The castles in Japan might not fit into the concept of the ancient western citadel, but they appear completely different than castles in Europe, however, they were constructed for much of the same reasons. They started to appear in the Land of the Rising Sun during the 15th century, when Japan was breaking up into warring states. Later, these castled were constructed as homes for feudal lords, or daimyo and places of governance. At once, there were over five thousand castles in this country; but today, there are only 100 with a dozen that have existed from the feudal era. Japan has structures of stone and wood offer visitors a unique glimpse of Japan’s feudal past. If you are visiting Japan and have an interest in exploring the castles located here, then read on to know about the most popular castles in this country.

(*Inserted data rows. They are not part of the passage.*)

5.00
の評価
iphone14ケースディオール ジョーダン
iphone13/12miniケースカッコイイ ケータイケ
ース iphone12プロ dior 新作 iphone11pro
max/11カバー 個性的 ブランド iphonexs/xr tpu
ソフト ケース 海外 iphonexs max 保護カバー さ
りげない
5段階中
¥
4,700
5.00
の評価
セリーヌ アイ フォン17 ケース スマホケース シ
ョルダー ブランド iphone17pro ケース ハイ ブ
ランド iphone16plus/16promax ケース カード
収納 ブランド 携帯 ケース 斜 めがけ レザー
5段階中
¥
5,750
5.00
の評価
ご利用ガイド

Known as the most remarkable of present feudal-era castles in Japan, Himeji Castle is situated west of the capital of the Hyōgo Prefecture-Kōbe. The fortress is usually known as the White Heron Castle as the castle is white-plastered towers similar to a snowy egret in flight. It was constructed on the site of earlier castle in the year in 1601. The castle is sited on the hilltop that contains of 83 structures centered on the Tenshu-gun, a complex of connecting buildings and keeps. The main keep is a six-story structure which can be seen from any location in Himeji City. This castle has been featured in many films including “The Last Samurai,” and the James Bond adventure film “You Only Live Twice”.

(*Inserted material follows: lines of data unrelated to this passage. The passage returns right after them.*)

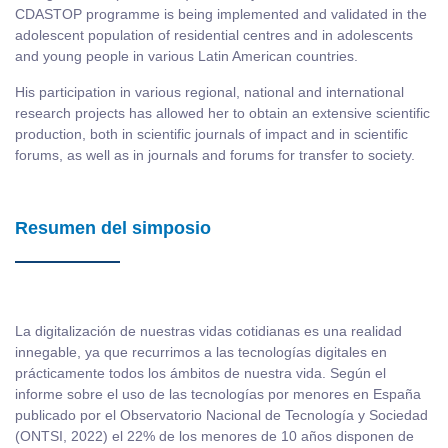
CDASTOP programme is being implemented and validated in the
adolescent population of residential centres and in adolescents
and young people in various Latin American countries.
His participation in various regional, national and international
research projects has allowed her to obtain an extensive scientific
production, both in scientific journals of impact and in scientific
forums, as well as in journals and forums for transfer to society.
Resumen del simposio
La digitalización de nuestras vidas cotidianas es una realidad
innegable, ya que recurrimos a las tecnologías digitales en
prácticamente todos los ámbitos de nuestra vida. Según el
informe sobre el uso de las tecnologías por menores en España
publicado por el Observatorio Nacional de Tecnología y Sociedad
(ONTSI, 2022) el 22% de los menores de 10 años disponen de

Matsumoto Castle is located in a mountainous area to the north-west of Tokyo. This castle is set on a structure of stone bounded by a huge moat. The castle was built in the year 1590. This multi-storied castle is trimmed in black, giving the fortress its nickname- ‘Crow Castle’. The main keep or donjon is the oldest of any castle in Japan. The castle also provides stunning views of the Hijiri Kōgen mountains. Though, Matsumoto is a hirajiro or a flatland castle, it was constructed for fortification. There are several openings to drop stones on invaders or fire arrows throughout the keep.
Matsue is the only castle remaining in the San’in Region on the southwest coast of Japan’s main island. It is unique in a way as it never saw military action, although it was built in a watchtower and defensive style. Constructed in the year 1611, this hilltop fortress were completed post the last great feudal war. Most of the castle complex was take to pieces in the year 1875 and only the main keep & the Ishigaki, or stone walls are extant. During 1950s, the reconstruction of the fortress was started. The castle’s nickname, “The Black Tower,” epitomizes its striking ebony color. Visitors are permitted to visit the keep and the grounds. Also, there are boat tours offered approximately the outer moat as well.
Apart from these, Hikone Castle and Hirosaki Castle are the other two most popular castles of Japan.